Nombreuses sont les vidéos où l’on voit un Karatéka ou un boxeur attaquant un aïkidoka, et, c’est toujours l’aïkidoka qui gagne. Comment est ce possible ? L’aïkido serait il plus efficace que les autres arts martiaux ? Et bien non; pour moi ces démonstrations font un tort considérable à notre art. Il est évident que ce sont deux amis qui exécutent une très belle chorégraphie. Le karatéka comme le boxeur suivent les consignes de l’aïkidoka. Je pense même que l’aïkidoka n’est pas très fier de ce qu’il a fait. Il fait cela juste pour sa petite publicité, mais personne n’est dupe dans le monde des arts martiaux. Il en va de même pour un élève, vis-à-vis d’un enseignant ,quand celui-ci fait sa démonstration au milieu du tapis. Uke n’a pas le droit de toucher le Maître, mais ce dernier a toute liberté pour le toucher , pour le grand plaisir des autres élèves qui regardent cette démonstration.

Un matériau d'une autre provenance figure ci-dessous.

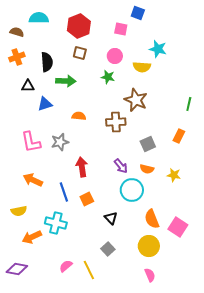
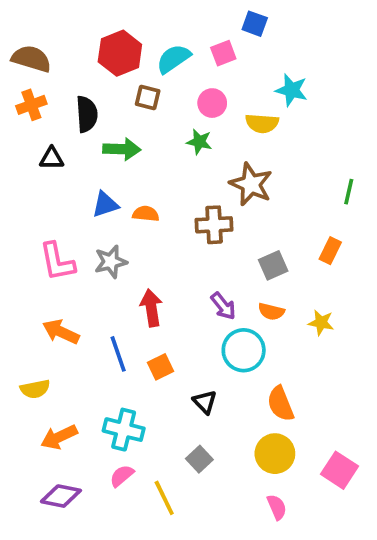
cyan semicircle: (39, 18) -> (173, 59), moved, turned -36
red hexagon: (79, 26) -> (120, 53), moved
pink square: (121, 29) -> (223, 53), turned -32
brown semicircle: (17, 32) -> (31, 59), size x1.5
blue triangle: (45, 104) -> (105, 204), moved
cyan cross: (56, 223) -> (124, 430), moved
pink square: (178, 227) -> (340, 470), moved
pink semicircle: (66, 266) -> (122, 476), moved
purple diamond: (17, 269) -> (61, 496), moved

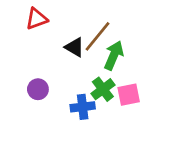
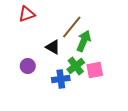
black triangle: (74, 47) -> (53, 47), moved

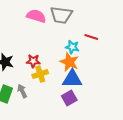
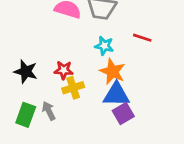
cyan star: (72, 47) -> (104, 46), moved
purple square: (69, 98) -> (123, 113), moved

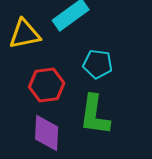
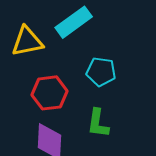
green L-shape: (95, 115) -> (98, 123), size x0.7

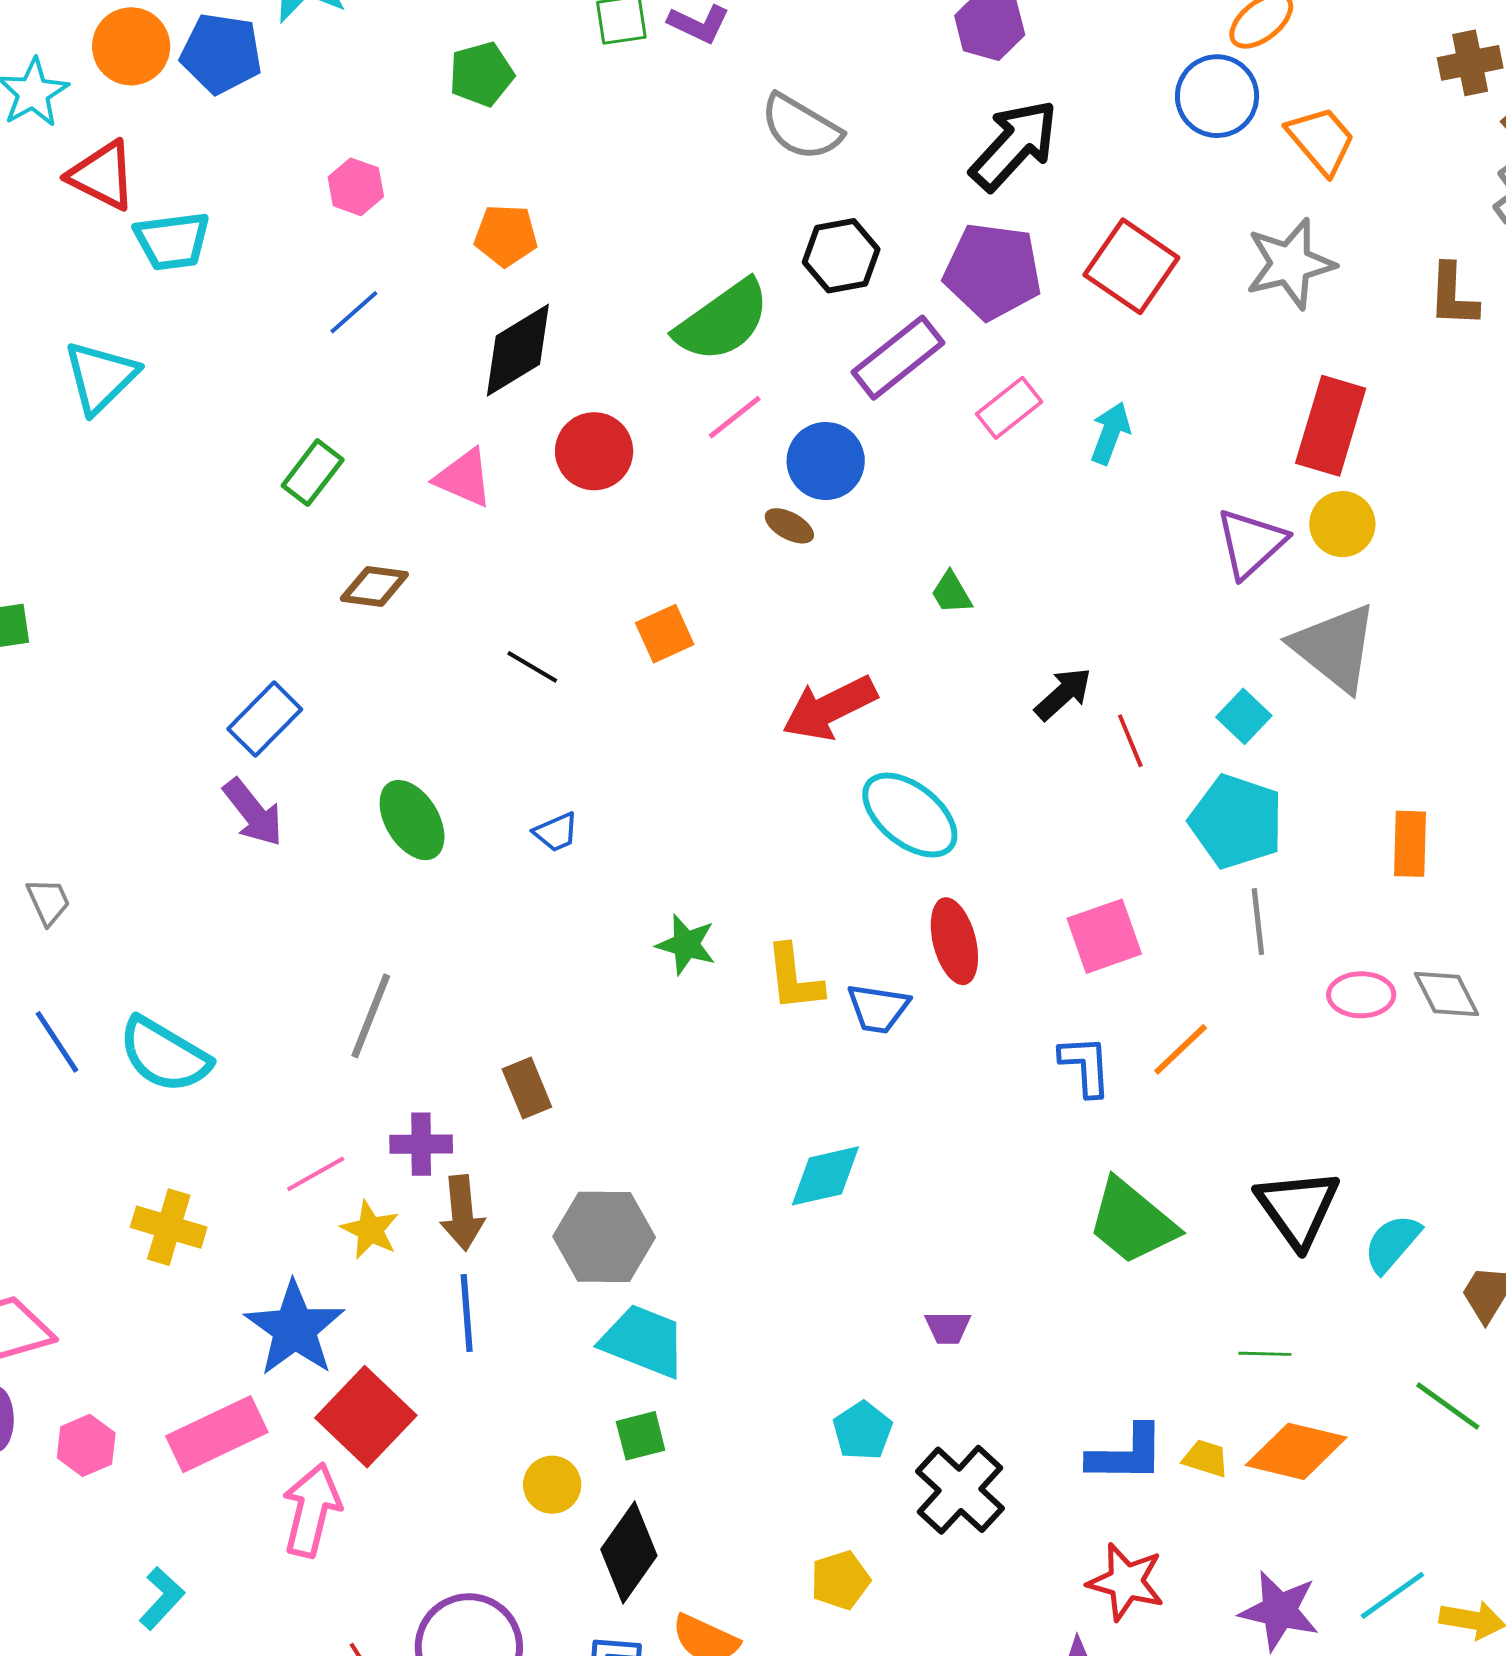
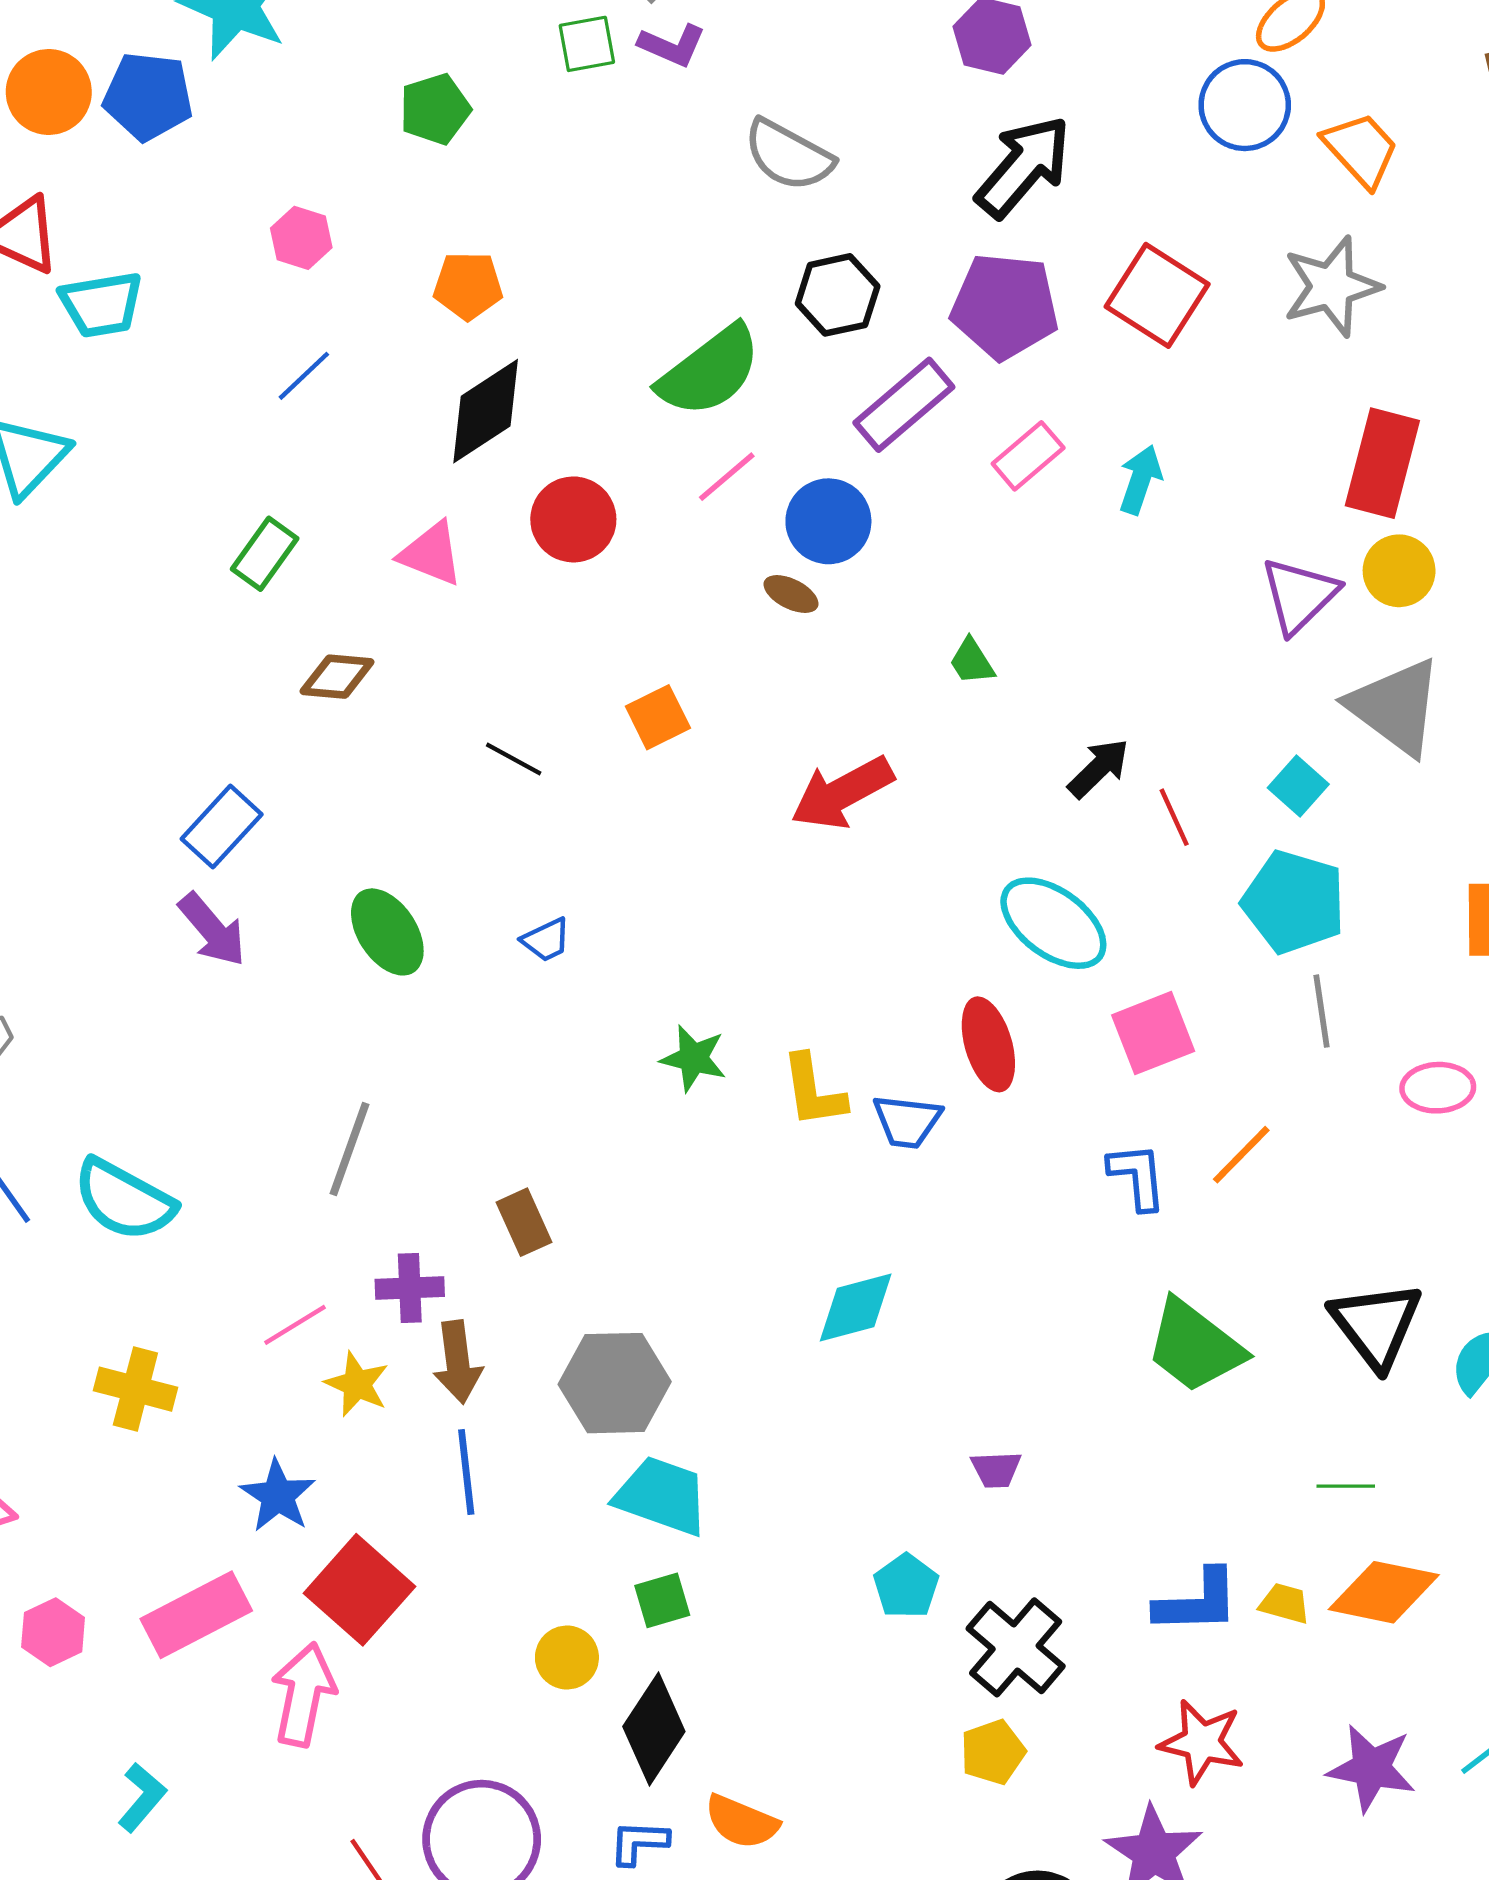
cyan ellipse: (910, 815) -> (1053, 923), moved
blue star: (295, 1329) -> (278, 1496), size x0.7
yellow pentagon: (840, 1580) -> (993, 1752), moved

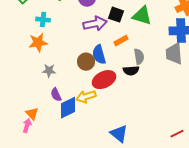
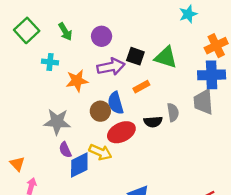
orange star: (38, 43) -> (77, 81), moved
gray semicircle: (139, 57) -> (173, 112), moved
gray star: (49, 71) -> (57, 122), size x1.6
yellow arrow: (86, 97) -> (100, 152), turned -138
orange triangle: (32, 114) -> (17, 164), moved

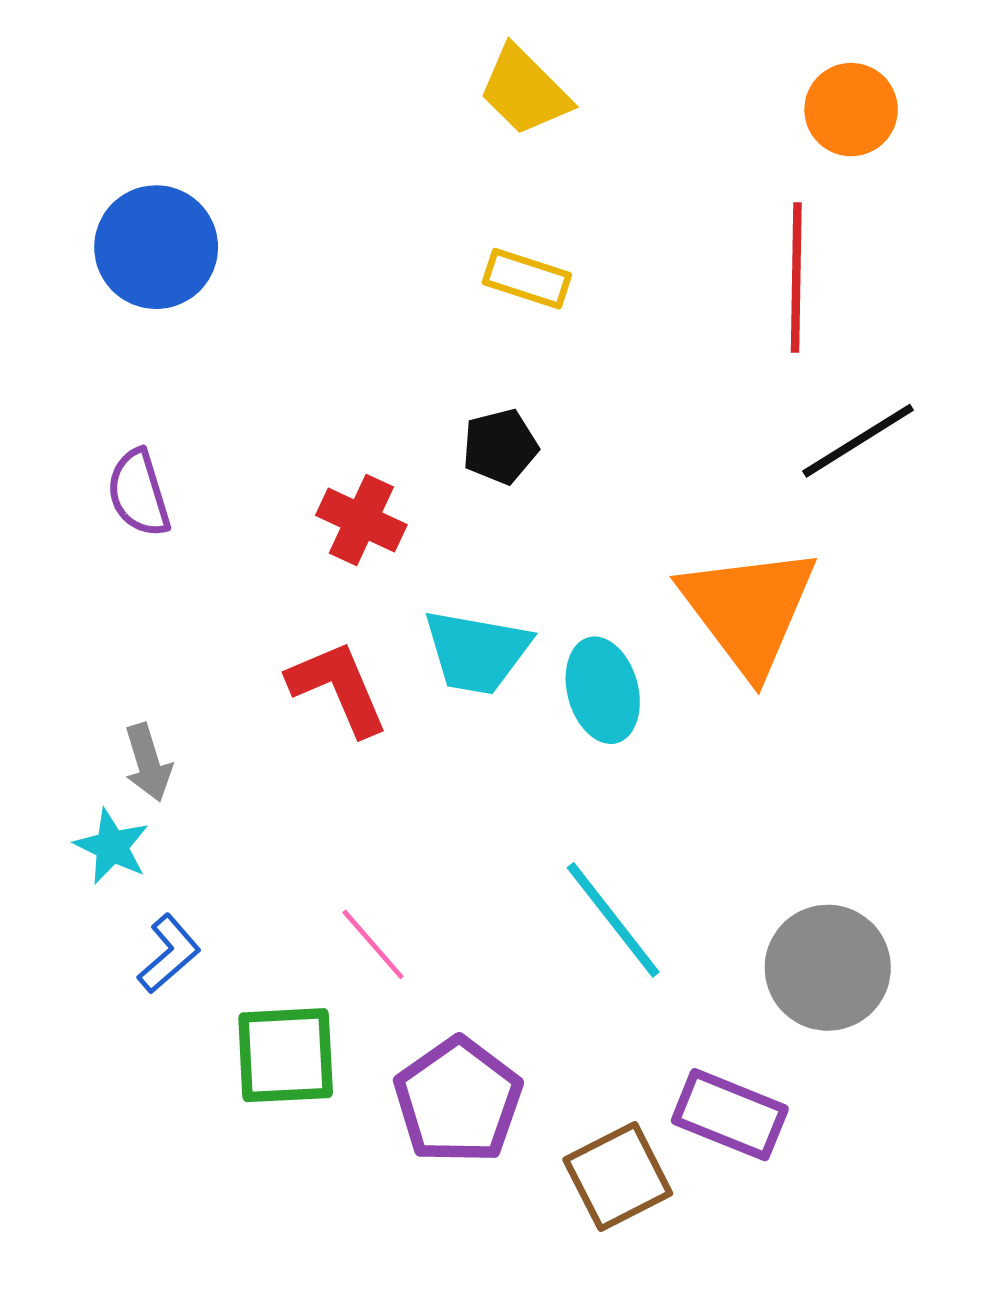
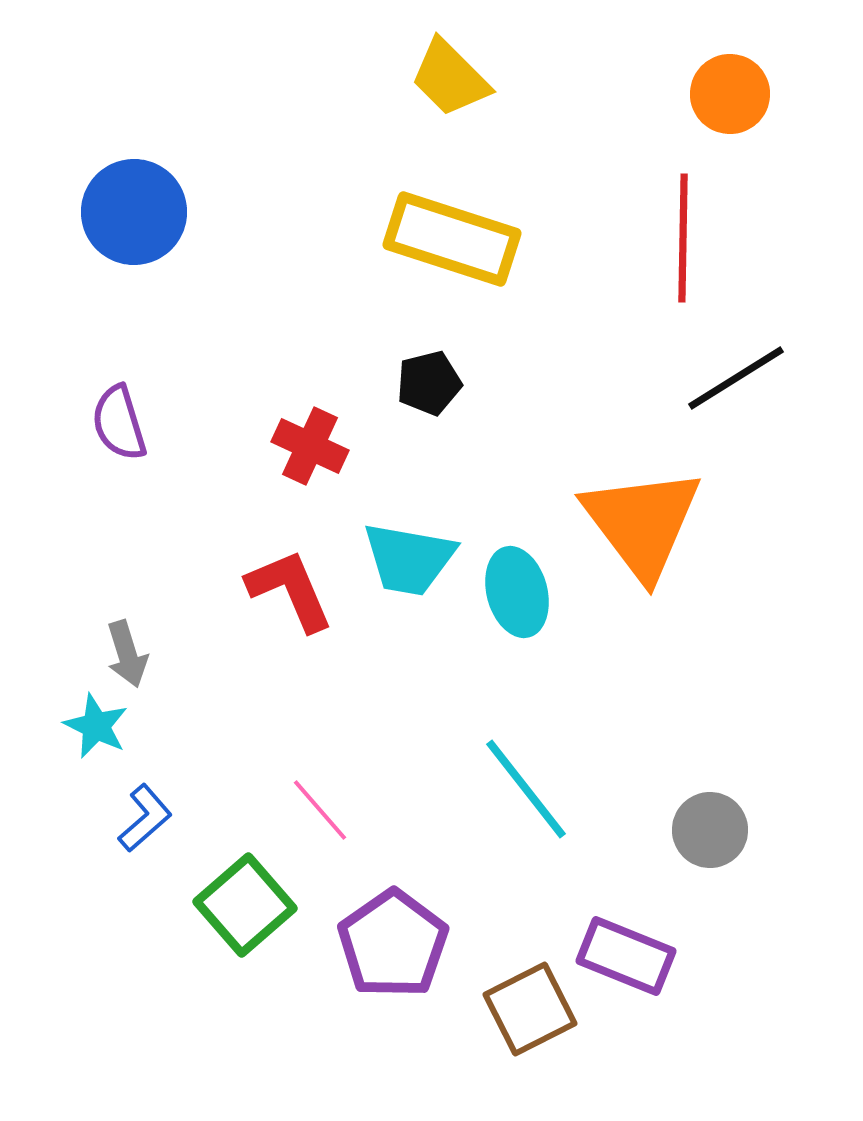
yellow rectangle: (527, 279) -> (452, 239), size x1.8
gray circle: (828, 968) -> (710, 830), size x0.7
green square: (286, 1055) -> (245, 905), turned -38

Mais, attention, il est parfois aussi utile pour Uke d’avoir la vision de ce qui va arriver. Si Tori va trop vite, ou trop fort, on arrive toujours à cette situation, où, Uke anticipe la chutes ou la technique de contrôle. J’ai souvent dit cette phrase : « ne dites jamais à un pratiquant de réaliser une chute avant, car on ne sait pas, si cette chute est en avant dans l’espace, ou en avant dans le temps ». On remarque très souvent que Uke anticipe la chute à cause de la douleur et de la peur.

Mais il n’y a aucune liberté pour les deux pratiquants. Combien de fois ai je assisté à des démonstrations ,où ,les deux partenaires révisent pour que tout soit parfait. Mais, pour moi l’aïkido ne doit pas être parfait.Il doit tendre vers une certaine perfection sans ne jamais l’atteindre.

L’Aïkido est un art, où ,pratiquer inlassablement ,doit donner au corps et à l’esprit, une liberté qui ne doit que construire l’autre.

C’est pourquoi, Uke doit être un problème pour Tori et non l’inverse. Uke est le pratiquant qui n’est pas éduqué, alors que Tori, lui, est entraîné. Tori demande souvent à Uke d’être parfait, pour que lui, n’ai pas la contrainte de l’être ...

Je suis arrivé à cette observation:

  • Qui dit attaque dit faiblesse.
  • Qui dit technique dit erreur .
  • Qui dit garde dit ouverture.

Il faut bien qu’il y ait une erreur dans l’attaque pour réaliser une technique, sinon, depuis le temps que l’on se bat n'aurait-on pas trouvé l’attaque imparable? N'aurait-on pas trouvé la technique parfaite et surtout la garde qui ne laisse aucune ouverture?

Il en va de même pour les saisies : Deux mains ne peuvent pas contrôler les trois segments qui forment le bras ou la jambe. Depuis le temps que des personnes sont saisies par d’autres (policier ou enlèvement) il faut toujours être deux au minimum pour tenir quelqu’un.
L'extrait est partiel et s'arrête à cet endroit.